I think yes – and no. In terms of the destruction and dereliction I ran my life into, and in terms of much (but not all) of the wasted time, yes, some of that could have been avoided and my life would have benefited. Indeed, not just my life… However, I cannot discount my own nature, those core things about me that make me who I am. Some things I can deal with, modify, work around – and I have, in many respects, but others are just there, characteristically me. The questions about that “drive,” the energy to pursue a longer-term goal, to be see things past “good enough” to absolute perfection – in most cases, I can’t see it. That wasn’t me before the drugs, it certainly wasn’t me during and it has not been me since.

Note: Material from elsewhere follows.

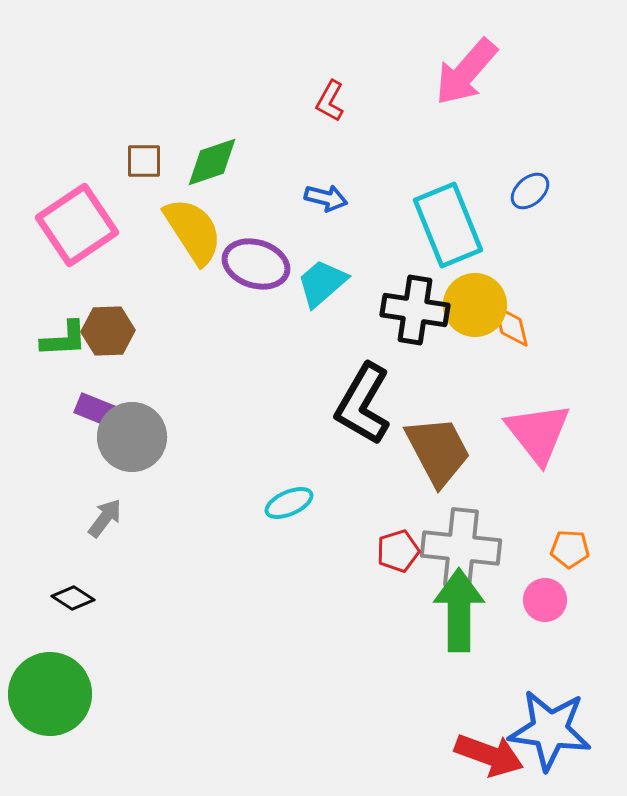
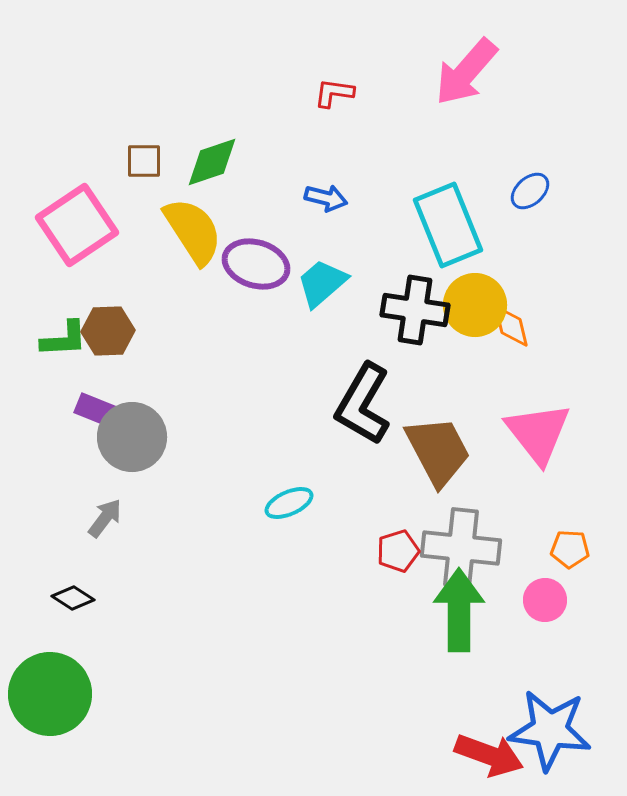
red L-shape: moved 4 px right, 8 px up; rotated 69 degrees clockwise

Even when it comes to this – writing clean, clear prose – something I know, now, that I am good at, that I embrace and nurture, I will not pour over endlessly striving for some standard of perfection. True, my line for “good enough,” for this, is much closer to perfect, but I am not nor will I ever be – or was I ever in the past – that guy. About that PhD… I have no fucking idea, I really don’t. And regarding how others feel about my failure to achieve their dream. I’d suggest they read that last sentence out loud.

 

So “what if” I could go back and do it all over again, knowing some of what was in my path ahead. Well, first, regarding the danger signs of addiction, take them seriously, get help early and have 35 or 40 years clean and sober by  the time I turn 58. Next… nothing. I don’t think that anything I could do, knowing or not knowing what my future held, would provide me with the necessary motivation beyond what I found in my later life. In other words, my success would likely be similar, perhaps aided by the increased energy and memory of youth, but perhaps hindered by the distractions of youth, sans drugs. While musing about what might have been is somewhat entertaining, it is, when put in proper perspective, also gratifying in that I might not have wasted as much time as I think. And, unless someone invents a working time machine, it only matters in the here and now anyway.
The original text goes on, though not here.